“Stay away from the incubus,” Archer said, each word hard and clipped, sounding like an order.
She lifted her gaze to meet his. His look was serious, sober, and as hard as his tone had been.
“If you see him, you stay away from him.” He took hold of her hand, his gaze holding hers. “Promise me that you will.”
She looked at his hand and then back into his eyes, frowned a little at how deadly serious he was, and then said, “I will.”
A new question drifted through her mind.
Why was Archer so insistent about it?
She dropped her gaze to his arms again.
And saw a flash of the markings that had been in her dream.
Chapter 11
Fenix had lost track of how many weeks it had been since he had escaped Archangel. He idly scratched the point where Oberon’s mark sat on his skin, the lines and symbols slightly raised, enough that he could feel it through the black material of his shirt. The heels of his boots were a steady tap against the black cobblestones that lined the main thoroughfare in the sprawling town in the free realm of Hell where he had exited the portal. This had to be the right place.
In between attempting to resist the urge to see Evelyn, and failing dismally at least once or twice a week, he had busied himself with following up the leads Hella had given him, and had been tracking down a lead on something else.
Something vital.
A way back into Archangel.
Whenever the need to see Evelyn had become too much for him to bear, Fenix had ended up stalking her, watching her from a distance for the most part. There had been three, possibly ten, times where he had approached her though, and every time he had tried to make contact with her again, her damned partner had been quick to shut him down and drive him away.
The last time he had tried to talk with her, she had been the one to tell him to leave her alone, or she would capture him and put him back in the cells.
As much as he wanted to be close to her, to have the opportunity to work on convincing her that she wasn’t human and that her partner was a liar—and an immortal—he hadn’t fancied being experimented upon, studied and possibly vivisected, so he had left.
Since that encounter, she had been spending all her time inside the Archangel building, beyond his reach. The need to see her again was building to an unbearable degree, had him restless and unable to sleep, and he couldn’t focus for shit.
He needed his mate.
But what could he do?
Sure, he could teleport to a place he had been before, but that left him with some poor options. The only places he had been inside the building were the cell blocks, the rooms where the white-coats took pleasure in torturing immortals, and the corridor on the lower level that had always been busy with hunters.

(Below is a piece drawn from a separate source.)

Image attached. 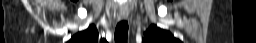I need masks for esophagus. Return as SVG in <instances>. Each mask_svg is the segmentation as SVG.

To stand a chance of not being taken captive on the spot, he would have to charm a male hunter out on patrol, convincing him to hand over his uniform so he could use it as a disguise. And then what? He wandered the halls searching for Evelyn? He walked around asking after her?
He could charm anyone who grew suspicious, but it was too dangerous.
If he ran into Archer, he was screwed. If he ran into Evelyn when she wasn’t alone, he was probably screwed too. Hell, if he ran into Evelyn when she was alone he was probably also screwed, unless he could snatch her before she tranquilised him, cuffed him and tossed him back in a cell.
So going in solo wasn’t an option. He was damned if he was going to end up back in a cell again. He needed to take every possible precaution.
Which meant he needed someone who knew the building better than he did or who was powerful enough to create a diversion without endangering themselves while he searched for her.
Or both.
So Fenix had hit upon an idea.
Which hadn’t panned out.
It turned out that finding the Unseelie Court wasn’t as easy as it had sounded.
In fact, finding an unseelie or a seelie to speak to had proven impossible. Most people he had asked had spoken of the breeds as if they were just a fairy tale, something wild and fanciful told to young and impressionable fae to make them want to grow up big and strong, honest and judicious, or terrified of the things that went bump in the night. They had given him looks that had questioned his sanity.